┌──
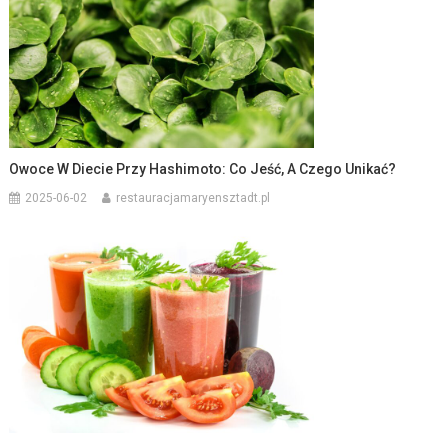
Owoce W Diecie Przy Hashimoto: Co Jeść, A Czego Unikać?
2025-06-02
restauracjamaryensztadt.pl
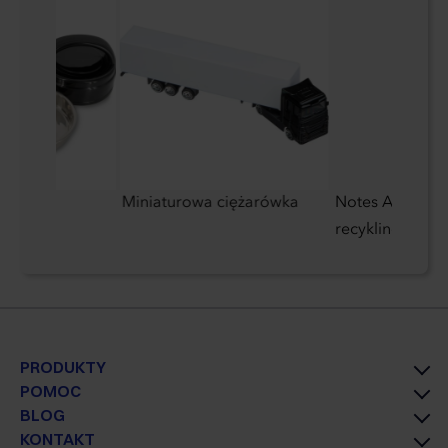
000 ml
Miniaturowa ciężarówka
Notes A5 z papi
recyklingu
PRODUKTY
POMOC
BLOG
KONTAKT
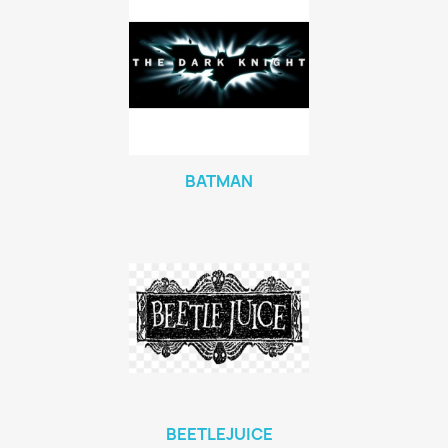
BATMAN
BEETLEJUICE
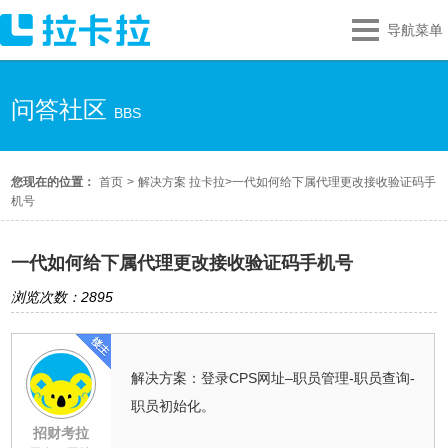
导航菜单
问答社区
BBS
您现在的位置：
首页
>
解决方案 拉卡拉
>
一代如何给下属代理更改接收验证码手
机号
一代如何给下属代理更改接收验证码手机号
浏览次数：2895
解决方案：登录CPS网址–职员管理-职员查询-
职员初始化。
招财考拉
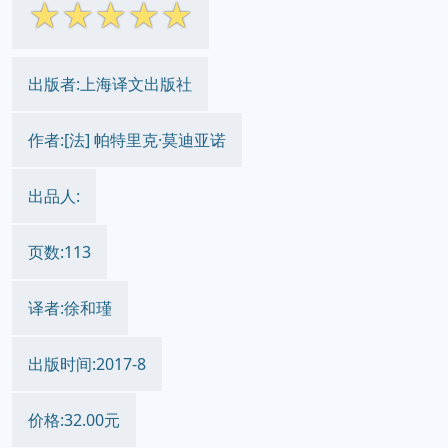
☆
☆
☆
☆
☆
出版者:上海译文出版社
作者:[法] 帕特里克·莫迪亚诺
出品人:
页数:113
译者:徐和瑾
出版时间:2017-8
价格:32.00元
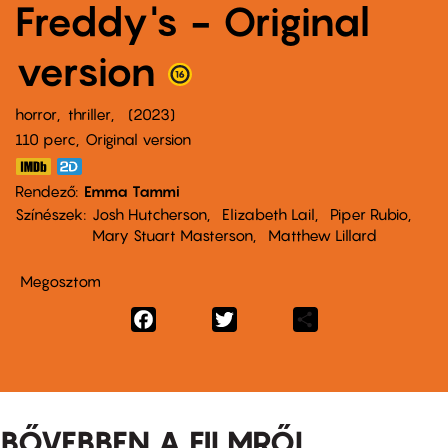
Freddy's - Original
version
horror
thriller
2023
110 perc,
Original version
Rendező
Emma Tammi
Színészek
Josh Hutcherson
Elizabeth Lail
Piper Rubio
Mary Stuart Masterson
Matthew Lillard
Megosztom
Facebook
Twitter
Share
BŐVEBBEN A FILMRŐL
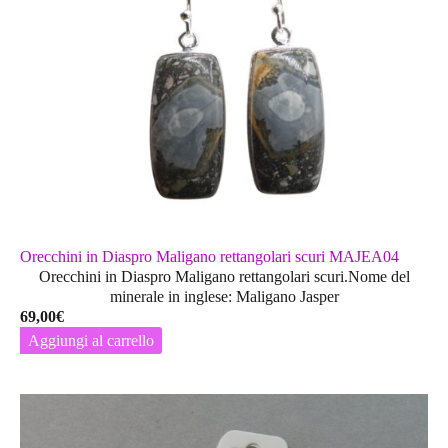
Orecchini in Diaspro Maligano rettangolari scuri MAJEA04
Orecchini in Diaspro Maligano rettangolari scuri.Nome del
minerale in inglese: Maligano Jasper
69,00
€
Aggiungi al carrello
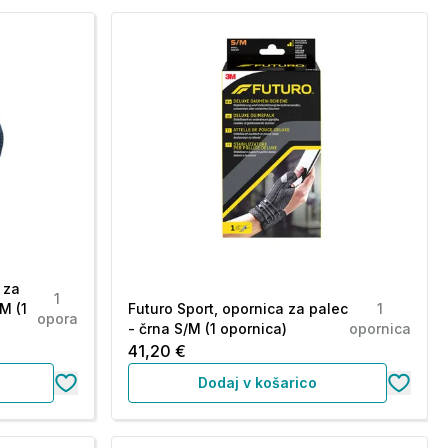
 za
1
M (1
Futuro Sport, opornica za palec
1
opora
- črna S/M (1 opornica)
opornica
41,20 €
Dodaj v košarico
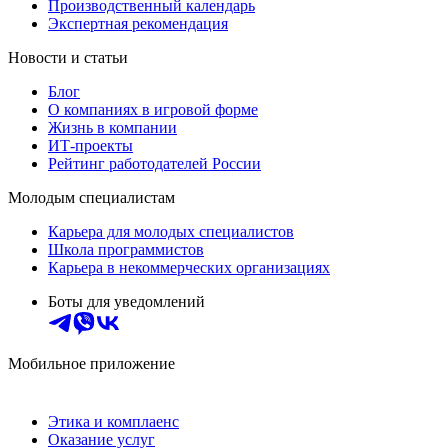
Производственный календарь
Экспертная рекомендация
Новости и статьи
Блог
О компаниях в игровой форме
Жизнь в компании
ИТ-проекты
Рейтинг работодателей России
Молодым специалистам
Карьера для молодых специалистов
Школа программистов
Карьера в некоммерческих организациях
Боты для уведомлений
Мобильное приложение
Этика и комплаенс
Оказание услуг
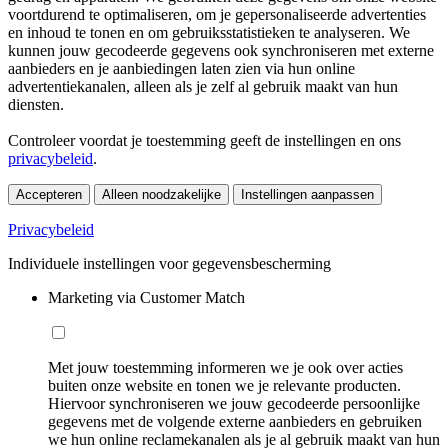
voortdurend te optimaliseren, om je gepersonaliseerde advertenties
en inhoud te tonen en om gebruiksstatistieken te analyseren. We
kunnen jouw gecodeerde gegevens ook synchroniseren met externe
aanbieders en je aanbiedingen laten zien via hun online
advertentiekanalen, alleen als je zelf al gebruik maakt van hun
diensten.
Controleer voordat je toestemming geeft de instellingen en ons
privacybeleid
.
Accepteren
Alleen noodzakelijke
Instellingen aanpassen
Privacybeleid
Individuele instellingen voor gegevensbescherming
Marketing via Customer Match
Met jouw toestemming informeren we je ook over acties
buiten onze website en tonen we je relevante producten.
Hiervoor synchroniseren we jouw gecodeerde persoonlijke
gegevens met de volgende externe aanbieders en gebruiken
we hun online reclamekanalen als je al gebruik maakt van hun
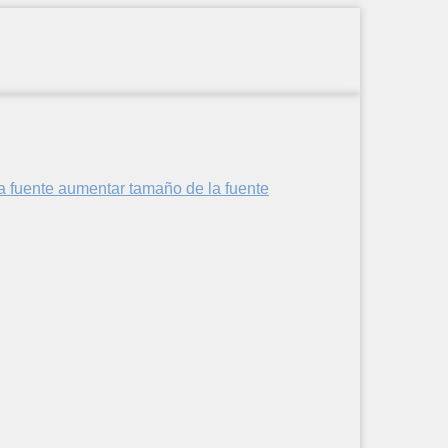
aumentar tamaño de la fuente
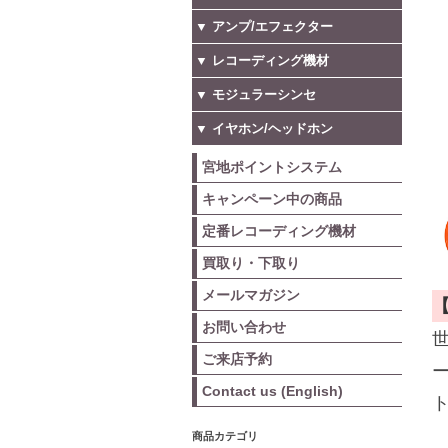
▼ アンプ/エフェクター
▼ レコーディング機材
▼ モジュラーシンセ
▼ イヤホン/ヘッドホン
宮地ポイントシステム
キャンペーン中の商品
定番レコーディング機材
買取り・下取り
メールマガジン
お問い合わせ
ご来店予約
Contact us (English)
商品カテゴリ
└──
* _Directions for this task_: From the first line to the last, set down the records exactly, leaving out images.

* _Written answer_:
Owoce W Diecie Przy Hashimoto: Co Jeść, A Czego Unikać?
2025-06-02
restauracjamaryensztadt.pl
000 ml
Miniaturowa ciężarówka
Notes A5 z papi
recyklingu
PRODUKTY
POMOC
BLOG
KONTAKT
BATMAN
BEETLEJUICE
导航菜单
问答社区
BBS
您现在的位置：
首页
>
解决方案 拉卡拉
>
一代如何给下属代理更改接收验证码手
机号
一代如何给下属代理更改接收验证码手机号
浏览次数：2895
解决方案：登录CPS网址–职员管理-职员查询-
职员初始化。
招财考拉
☆
☆
☆
☆
☆
出版者:上海译文出版社
作者:[法] 帕特里克·莫迪亚诺
出品人:
页数:113
译者:徐和瑾
出版时间:2017-8
价格:32.00元
Freddy's - Original
version
horror
thriller
2023
110 perc,
Original version
Rendező
Emma Tammi
Színészek
Josh Hutcherson
Elizabeth Lail
Piper Rubio
Mary Stuart Masterson
Matthew Lillard
Megosztom
Facebook
Twitter
Share
BŐVEBBEN A FILMRŐL
Orecchini in Diaspro Maligano rettangolari scuri MAJEA04
Orecchini in Diaspro Maligano rettangolari scuri.Nome del
minerale in inglese: Maligano Jasper
69,00
€
Aggiungi al carrello
 za
1
M (1
Futuro Sport, opornica za palec
1
opora
- črna S/M (1 opornica)
opornica
41,20 €
Dodaj v košarico
Производственный календарь
Экспертная рекомендация
Новости и статьи
Блог
О компаниях в игровой форме
Жизнь в компании
ИТ-проекты
Рейтинг работодателей России
Молодым специалистам
Карьера для молодых специалистов
Школа программистов
Карьера в некоммерческих организациях
Боты для уведомлений
Мобильное приложение
Этика и комплаенс
Оказание услуг
voortdurend te optimaliseren, om je gepersonaliseerde advertenties
en inhoud te tonen en om gebruiksstatistieken te analyseren. We
kunnen jouw gecodeerde gegevens ook synchroniseren met externe
aanbieders en je aanbiedingen laten zien via hun online
advertentiekanalen, alleen als je zelf al gebruik maakt van hun
diensten.
Controleer voordat je toestemming geeft de instellingen en ons
privacybeleid
.
Accepteren
Alleen noodzakelijke
Instellingen aanpassen
Privacybeleid
Individuele instellingen voor gegevensbescherming
Marketing via Customer Match
Met jouw toestemming informeren we je ook over acties
buiten onze website en tonen we je relevante producten.
Hiervoor synchroniseren we jouw gecodeerde persoonlijke
gegevens met de volgende externe aanbieders en gebruiken
we hun online reclamekanalen als je al gebruik maakt van hun
aumentar tamaño de la fuente
▼ アンプ/エフェクター
▼ レコーディング機材
▼ モジュラーシンセ
▼ イヤホン/ヘッドホン
宮地ポイントシステム
キャンペーン中の商品
定番レコーディング機材
買取り・下取り
メールマガジン
お問い合わせ
ご来店予約
Contact us (English)
商品カテゴリ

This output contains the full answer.